■ WORK INSTRUCTIONS
Your copy of the data should leave out the images and match everything else exactly.

....................

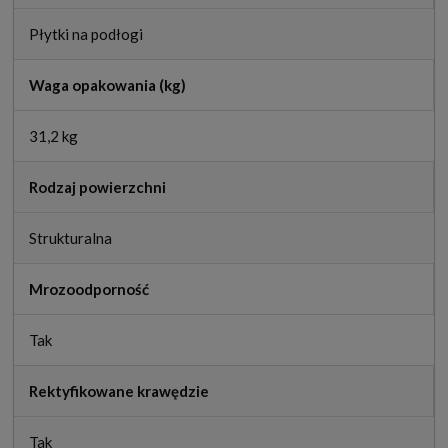
Płytki na podłogi
Waga opakowania (kg)
31,2 kg
Rodzaj powierzchni
Strukturalna
Mrozoodporność
Tak
Rektyfikowane krawędzie
Tak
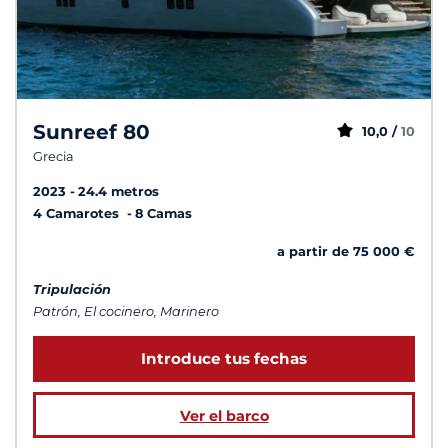
Sunreef 80
10,0 /
10
Grecia
2023
24.4 metros
4 Camarotes
8 Camas
a partir de 75 000 €
Tripulación
Patrón, El cocinero, Marinero
Introduce tus fechas
Ver el barco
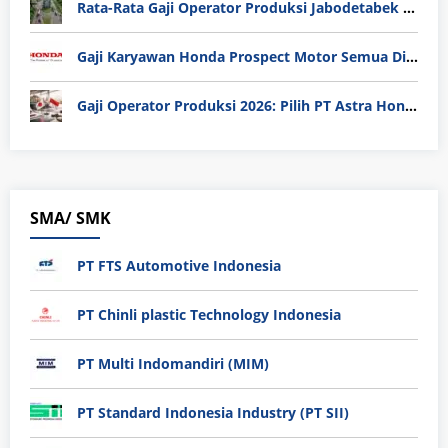
Rata-Rata Gaji Operator Produksi Jabodetabek 2025: Bedah Tuntas UMK, Lemburan, dan Realita Hidup Buruh
Gaji Karyawan Honda Prospect Motor Semua Divisi
Gaji Operator Produksi 2026: Pilih PT Astra Honda Motor (AHM) atau Manufaktur di Jepang?
SMA/ SMK
PT FTS Automotive Indonesia
PT Chinli plastic Technology Indonesia
PT Multi Indomandiri (MIM)
PT Standard Indonesia Industry (PT SII)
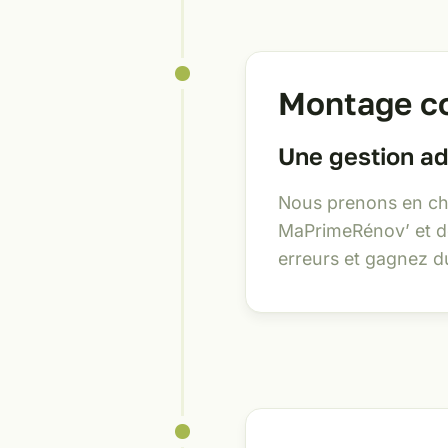
Montage co
Une gestion ad
Nous prenons en ch
MaPrimeRénov’ et de
erreurs et gagnez 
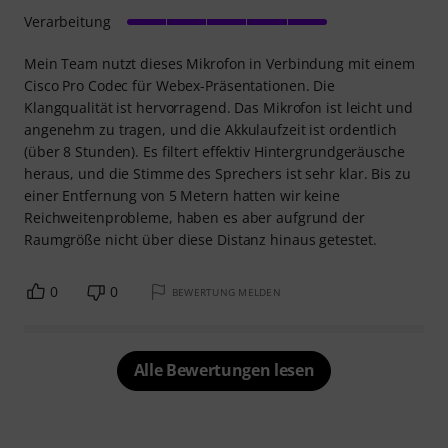
Verarbeitung
Mein Team nutzt dieses Mikrofon in Verbindung mit einem
Cisco Pro Codec für Webex-Präsentationen. Die
Klangqualität ist hervorragend. Das Mikrofon ist leicht und
angenehm zu tragen, und die Akkulaufzeit ist ordentlich
(über 8 Stunden). Es filtert effektiv Hintergrundgeräusche
heraus, und die Stimme des Sprechers ist sehr klar. Bis zu
einer Entfernung von 5 Metern hatten wir keine
Reichweitenprobleme, haben es aber aufgrund der
Raumgröße nicht über diese Distanz hinaus getestet.
0
0
BEWERTUNG MELDEN
Alle Bewertungen lesen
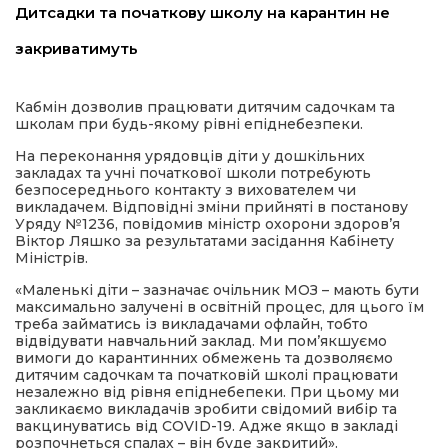
Дитсадки та початкову школу на карантин не
имати
закриватимуть
Кабмін дозволив працювати дитячим садочкам та
школам при будь-якому рівні епіднебезпеки.
На переконання урядовців діти у дошкільних
закладах та учні початкової школи потребують
безпосереднього контакту з вихователем чи
викладачем. Відповідні зміни прийняті в постанову
Уряду №1236, повідомив міністр охорони здоров’я
Віктор Ляшко за результатами засідання Кабінету
Міністрів.
«Маленькі діти – зазначає очільник МОЗ – мають бути
максимально залучені в освітній процес, для цього їм
треба займатись із викладачами офлайн, тобто
відвідувати навчальний заклад. Ми пом’якшуємо
вимоги до карантинних обмежень та дозволяємо
дитячим садочкам та початковій школі працювати
незалежно від рівня епіднебепеки. При цьому ми
закликаємо викладачів зробити свідомий вибір та
вакцинуватись від COVID-19. Адже якщо в закладі
розпочнеться спалах – він буде закритий».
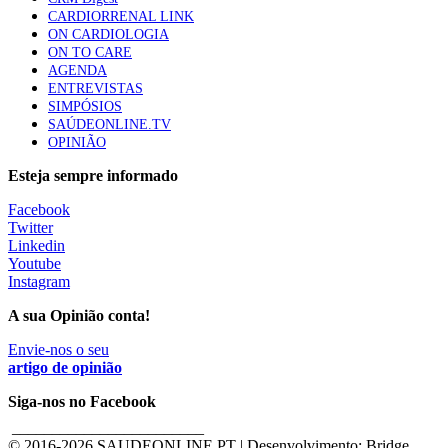
CARDIORRENAL LINK
ON CARDIOLOGIA
ON TO CARE
AGENDA
ENTREVISTAS
SIMPÓSIOS
SAÚDEONLINE.TV
OPINIÃO
Esteja sempre informado
Facebook
Twitter
Linkedin
Youtube
Instagram
A sua Opinião conta!
Envie-nos o seu
artigo de opinião
Siga-nos no Facebook
________________________
© 2016-
2026 SAUDEONLINE.PT | Desenvolvimento: Bridge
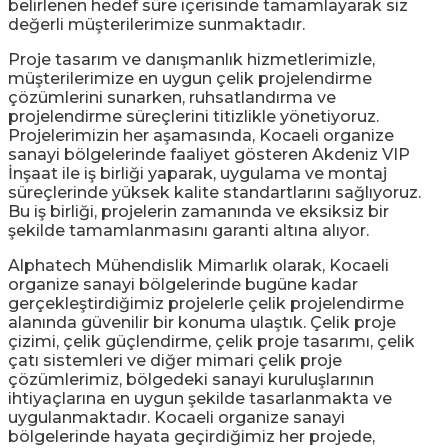
belirlenen hedef süre içerisinde tamamlayarak siz
değerli müşterilerimize sunmaktadır.
Proje tasarım ve danışmanlık hizmetlerimizle,
müşterilerimize en uygun çelik projelendirme
çözümlerini sunarken, ruhsatlandırma ve
projelendirme süreçlerini titizlikle yönetiyoruz.
Projelerimizin her aşamasında, Kocaeli organize
sanayi bölgelerinde faaliyet gösteren Akdeniz VIP
İnşaat ile iş birliği yaparak, uygulama ve montaj
süreçlerinde yüksek kalite standartlarını sağlıyoruz.
Bu iş birliği, projelerin zamanında ve eksiksiz bir
şekilde tamamlanmasını garanti altına alıyor.
Alphatech Mühendislik Mimarlık olarak, Kocaeli
organize sanayi bölgelerinde bugüne kadar
gerçekleştirdiğimiz projelerle çelik projelendirme
alanında güvenilir bir konuma ulaştık. Çelik proje
çizimi, çelik güçlendirme, çelik proje tasarımı, çelik
çatı sistemleri ve diğer mimari çelik proje
çözümlerimiz, bölgedeki sanayi kuruluşlarının
ihtiyaçlarına en uygun şekilde tasarlanmakta ve
uygulanmaktadır. Kocaeli organize sanayi
bölgelerinde hayata geçirdiğimiz her projede,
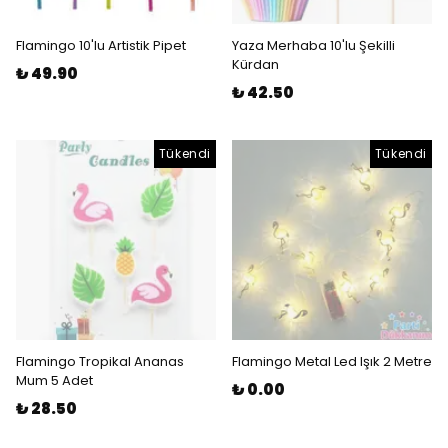
Flamingo 10'lu Artistik Pipet
Yaza Merhaba 10'lu Şekilli
Kürdan
₺ 49.90
₺ 42.50
Tükendi
Tükendi
Flamingo Tropikal Ananas
Flamingo Metal Led Işık 2 Metre
Mum 5 Adet
₺ 0.00
₺ 28.50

....................

■ ANSWER TO THIS EXERCISE
Płytki na podłogi
Waga opakowania (kg)
31,2 kg
Rodzaj powierzchni
Strukturalna
Mrozoodporność
Tak
Rektyfikowane krawędzie
Tak
Sunreef 80
10,0 /
10
Grecia
2023
24.4 metros
4 Camarotes
8 Camas
a partir de 75 000 €
Tripulación
Patrón, El cocinero, Marinero
Introduce tus fechas
Ver el barco
Rata-Rata Gaji Operator Produksi Jabodetabek 2025: Bedah Tuntas UMK, Lemburan, dan Realita Hidup Buruh
Gaji Karyawan Honda Prospect Motor Semua Divisi
Gaji Operator Produksi 2026: Pilih PT Astra Honda Motor (AHM) atau Manufaktur di Jepang?
SMA/ SMK
PT FTS Automotive Indonesia
PT Chinli plastic Technology Indonesia
PT Multi Indomandiri (MIM)
PT Standard Indonesia Industry (PT SII)
Montage co
Une gestion ad
Nous prenons en ch
MaPrimeRénov’ et de
erreurs et gagnez 
Verarbeitung
Mein Team nutzt dieses Mikrofon in Verbindung mit einem
Cisco Pro Codec für Webex-Präsentationen. Die
Klangqualität ist hervorragend. Das Mikrofon ist leicht und
angenehm zu tragen, und die Akkulaufzeit ist ordentlich
(über 8 Stunden). Es filtert effektiv Hintergrundgeräusche
heraus, und die Stimme des Sprechers ist sehr klar. Bis zu
einer Entfernung von 5 Metern hatten wir keine
Reichweitenprobleme, haben es aber aufgrund der
Raumgröße nicht über diese Distanz hinaus getestet.
0
0
BEWERTUNG MELDEN
Alle Bewertungen lesen
Дитсадки та початкову школу на карантин не
имати
закриватимуть
Кабмін дозволив працювати дитячим садочкам та
школам при будь-якому рівні епіднебезпеки.
На переконання урядовців діти у дошкільних
закладах та учні початкової школи потребують
безпосереднього контакту з вихователем чи
викладачем. Відповідні зміни прийняті в постанову
Уряду №1236, повідомив міністр охорони здоров’я
Віктор Ляшко за результатами засідання Кабінету
Міністрів.
«Маленькі діти – зазначає очільник МОЗ – мають бути
максимально залучені в освітній процес, для цього їм
треба займатись із викладачами офлайн, тобто
відвідувати навчальний заклад. Ми пом’якшуємо
вимоги до карантинних обмежень та дозволяємо
дитячим садочкам та початковій школі працювати
незалежно від рівня епіднебепеки. При цьому ми
закликаємо викладачів зробити свідомий вибір та
вакцинуватись від COVID-19. Адже якщо в закладі
розпочнеться спалах – він буде закритий».
CARDIORRENAL LINK
ON CARDIOLOGIA
ON TO CARE
AGENDA
ENTREVISTAS
SIMPÓSIOS
SAÚDEONLINE.TV
OPINIÃO
Esteja sempre informado
Facebook
Twitter
Linkedin
Youtube
Instagram
A sua Opinião conta!
Envie-nos o seu
artigo de opinião
Siga-nos no Facebook
________________________
© 2016-
2026 SAUDEONLINE.PT | Desenvolvimento: Bridge
belirlenen hedef süre içerisinde tamamlayarak siz
değerli müşterilerimize sunmaktadır.
Proje tasarım ve danışmanlık hizmetlerimizle,
müşterilerimize en uygun çelik projelendirme
çözümlerini sunarken, ruhsatlandırma ve
projelendirme süreçlerini titizlikle yönetiyoruz.
Projelerimizin her aşamasında, Kocaeli organize
sanayi bölgelerinde faaliyet gösteren Akdeniz VIP
İnşaat ile iş birliği yaparak, uygulama ve montaj
süreçlerinde yüksek kalite standartlarını sağlıyoruz.
Bu iş birliği, projelerin zamanında ve eksiksiz bir
şekilde tamamlanmasını garanti altına alıyor.
Alphatech Mühendislik Mimarlık olarak, Kocaeli
organize sanayi bölgelerinde bugüne kadar
gerçekleştirdiğimiz projelerle çelik projelendirme
alanında güvenilir bir konuma ulaştık. Çelik proje
çizimi, çelik güçlendirme, çelik proje tasarımı, çelik
çatı sistemleri ve diğer mimari çelik proje
çözümlerimiz, bölgedeki sanayi kuruluşlarının
ihtiyaçlarına en uygun şekilde tasarlanmakta ve
uygulanmaktadır. Kocaeli organize sanayi
bölgelerinde hayata geçirdiğimiz her projede,
Flamingo 10'lu Artistik Pipet
Yaza Merhaba 10'lu Şekilli
Kürdan
₺ 49.90
₺ 42.50
Tükendi
Tükendi
Flamingo Tropikal Ananas
Flamingo Metal Led Işık 2 Metre
Mum 5 Adet
₺ 0.00
₺ 28.50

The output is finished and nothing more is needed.